─── INPUT DATA ───

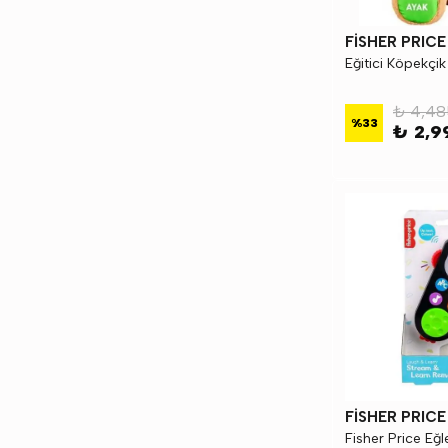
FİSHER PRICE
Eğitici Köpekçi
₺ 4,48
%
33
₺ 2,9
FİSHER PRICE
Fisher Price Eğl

───
─── INPUT DATA ───

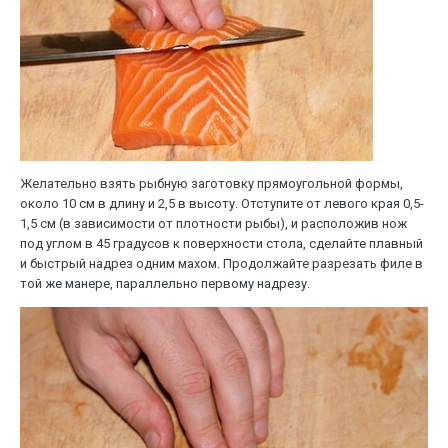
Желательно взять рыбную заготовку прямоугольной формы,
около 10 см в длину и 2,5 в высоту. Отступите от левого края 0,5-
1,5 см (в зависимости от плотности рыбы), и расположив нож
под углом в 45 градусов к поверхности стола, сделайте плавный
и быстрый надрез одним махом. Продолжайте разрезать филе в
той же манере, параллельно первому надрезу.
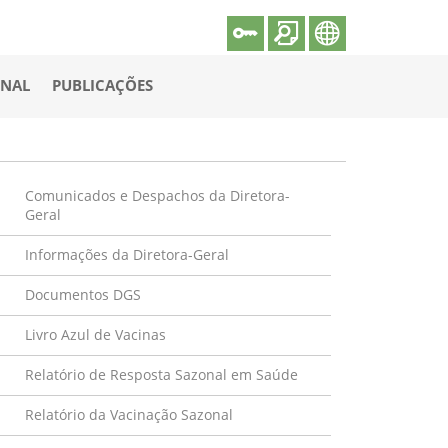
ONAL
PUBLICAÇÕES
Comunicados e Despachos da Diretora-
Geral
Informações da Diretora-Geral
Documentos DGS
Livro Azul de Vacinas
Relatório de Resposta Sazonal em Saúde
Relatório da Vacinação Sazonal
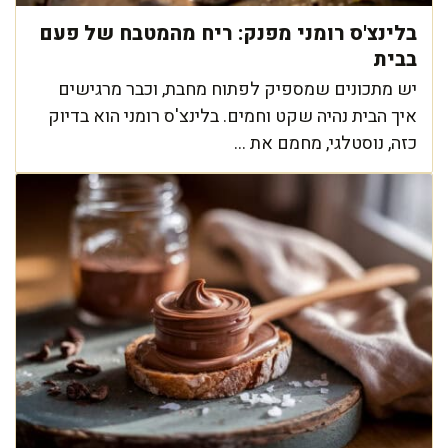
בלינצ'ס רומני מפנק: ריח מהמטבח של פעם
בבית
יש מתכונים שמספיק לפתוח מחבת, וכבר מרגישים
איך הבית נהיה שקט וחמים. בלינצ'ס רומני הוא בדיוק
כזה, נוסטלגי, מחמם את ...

───
─── INPUT DATA ───

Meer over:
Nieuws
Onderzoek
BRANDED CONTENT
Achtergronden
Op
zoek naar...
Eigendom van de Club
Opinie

───

Write out only the lines that run from the line containing "בלינצ'ס רומני מפנק: ריח מהמטבח של פעם" through the line containing "כזה, נוסטלגי, מחמם את ...", both included, exactly as they appear above.

בלינצ'ס רומני מפנק: ריח מהמטבח של פעם
בבית
יש מתכונים שמספיק לפתוח מחבת, וכבר מרגישים
איך הבית נהיה שקט וחמים. בלינצ'ס רומני הוא בדיוק
כזה, נוסטלגי, מחמם את ...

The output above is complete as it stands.